Last Wednesday the NBA managed to shake up the sports world a full month before the start of the season when it released an outline of its new anti-flopping rules. According to the policy outline released by the NBA:
“Flopping” will be defined as any physical act that appears to have been intended to cause the referees to call a foul on another player. The primary factor in determining whether a player committed a flop is whether his physical reaction to contact with another player is inconsistent with what would reasonably be expected given the force or direction of the contact.
The penalties start with a warning and scale upward. After the warning, a second flop gets a player a $5,000 fine. A third is $10,000, a fourth $15,000 and a fifth, $30,000. The league is leaving open what happens to a player after that fifth flop, saying, “He will be subject to discipline that is reasonable under the circumstances, including an increased fine and/or suspension.”

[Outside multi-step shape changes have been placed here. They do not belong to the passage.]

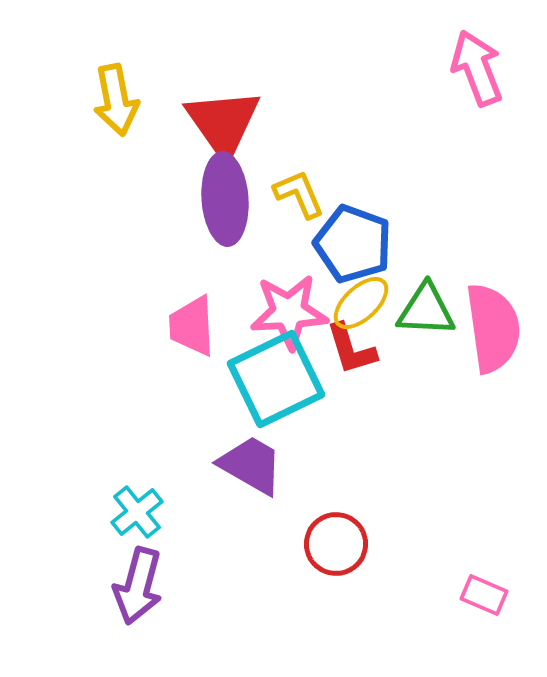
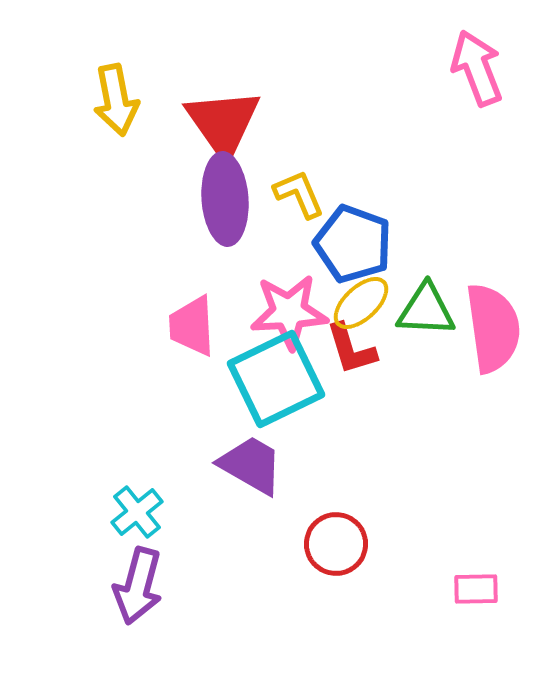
pink rectangle: moved 8 px left, 6 px up; rotated 24 degrees counterclockwise
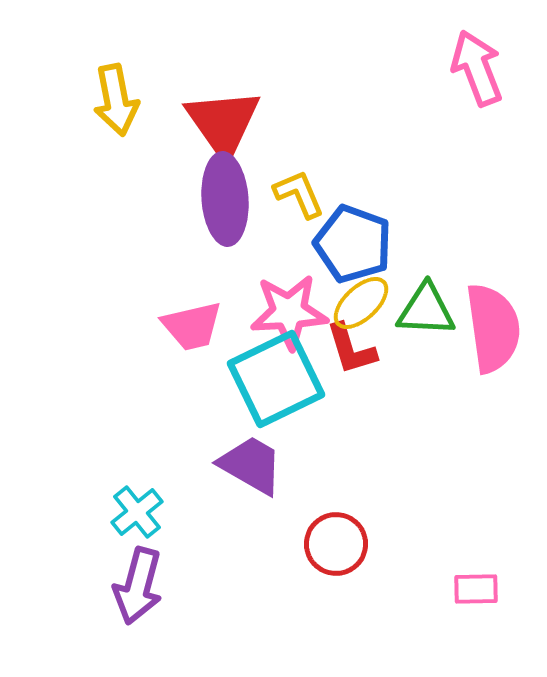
pink trapezoid: rotated 100 degrees counterclockwise
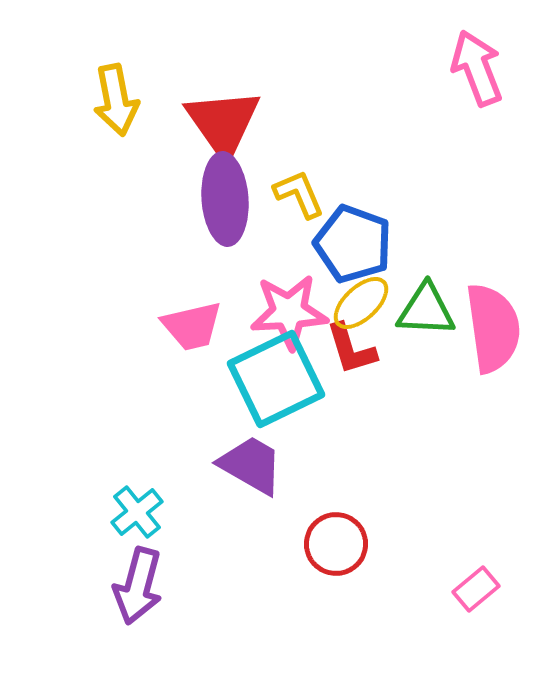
pink rectangle: rotated 39 degrees counterclockwise
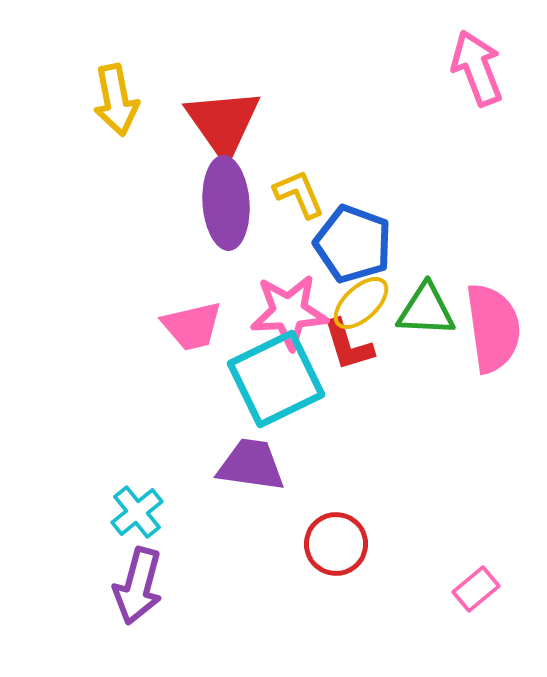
purple ellipse: moved 1 px right, 4 px down
red L-shape: moved 3 px left, 4 px up
purple trapezoid: rotated 22 degrees counterclockwise
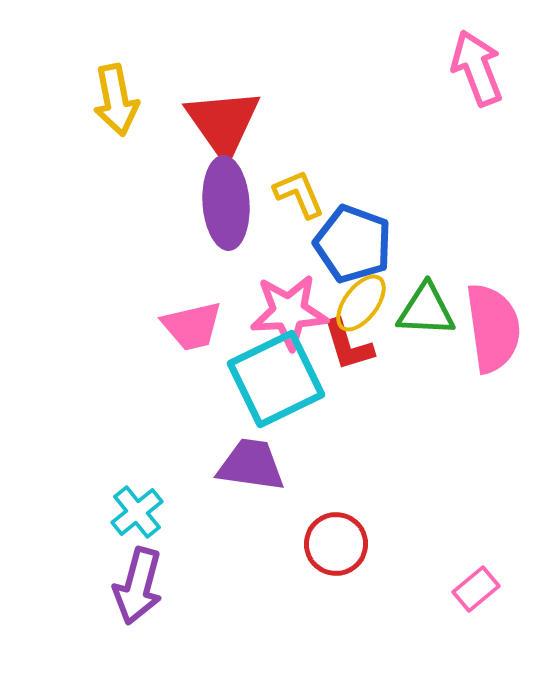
yellow ellipse: rotated 10 degrees counterclockwise
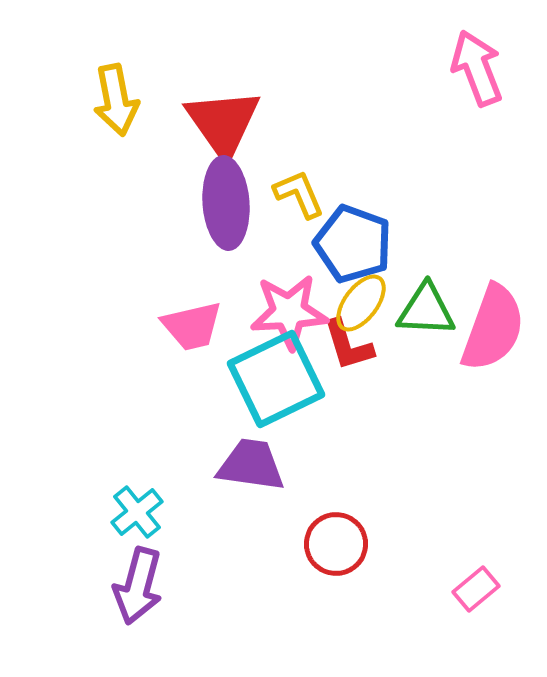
pink semicircle: rotated 28 degrees clockwise
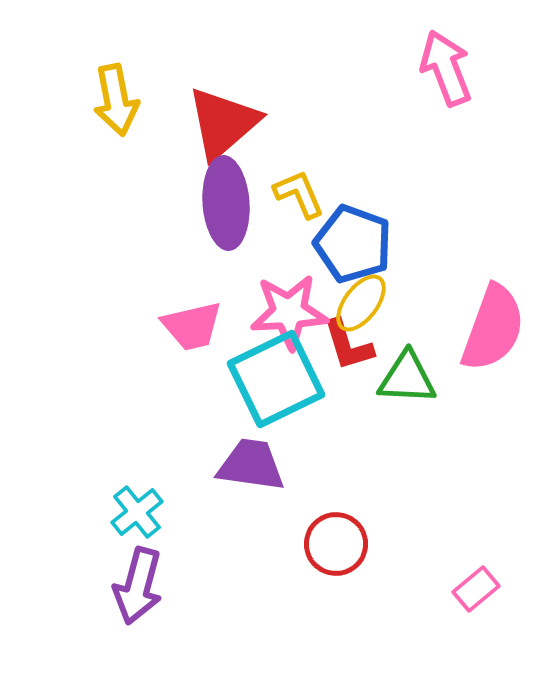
pink arrow: moved 31 px left
red triangle: rotated 24 degrees clockwise
green triangle: moved 19 px left, 68 px down
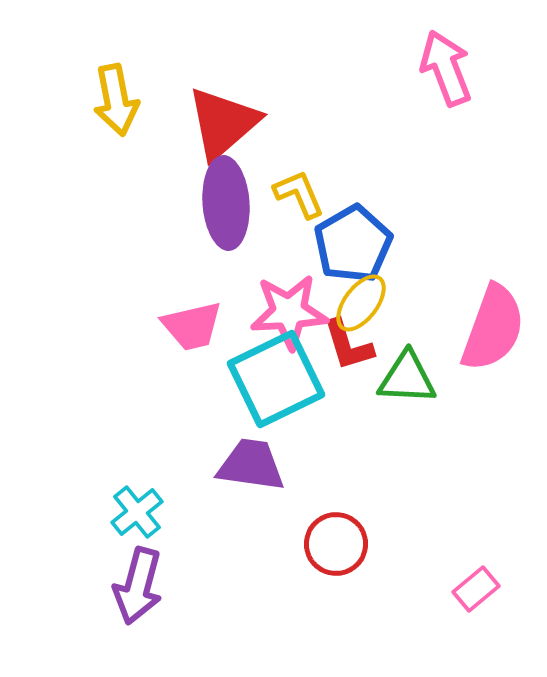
blue pentagon: rotated 22 degrees clockwise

This news elicited fairly favorable reviews from most basketball fans, who applaud the noble goal of purporting to get rid of one of the sport’s most annoying strategies. However, the National Basketball Players Association (NBPA), the union for NBA players, saw it quite differently, and stated almost immediately its intent to file a grievance with the league.
This new rule, which monetarily disciplines players, is not a part of the Collective Bargaining Agreement for the upcoming season and should be procedurally voided, the NBPA is arguing. In addition to filing a league grievance, NBPA Chief, Billy Hunter announced plans for the union to file an unfair labor practice challenge with the National Labor Relations Board (NLRB), classifying this new rule as “without precedent in our sport or any other sport.”
In defense of the new rule, NBA spokesman Tim Frank characterized the adoption of the new rule as “fully consistent with our rights and obligations under the collective bargaining agreement and the law.”
So who’s right? Is this challenge a mere formality by the NBPA or does it stand a fighting chance?
As far as the law is concerned, Section 8 of the National Labor Relations Act defines one unfair labor practice as “[the refusal of the employer] to bargain collectively with the representatives of his employees.” Given what has taken place between the league and the NBPA there is somewhat of an argument to be made that this unfair labor practice fits these facts; however, there’s no sign that the league has plainly refused to bargain with the union.
Given that the union has not come out against the stated policy of eliminating flopping from the game, it is highly likely a settlement between the league and the union is well within reach. The NBPA’s challenges do seem largely procedural, as many players are in agreement that anti-flopping rules are necessary given the current state of the sport.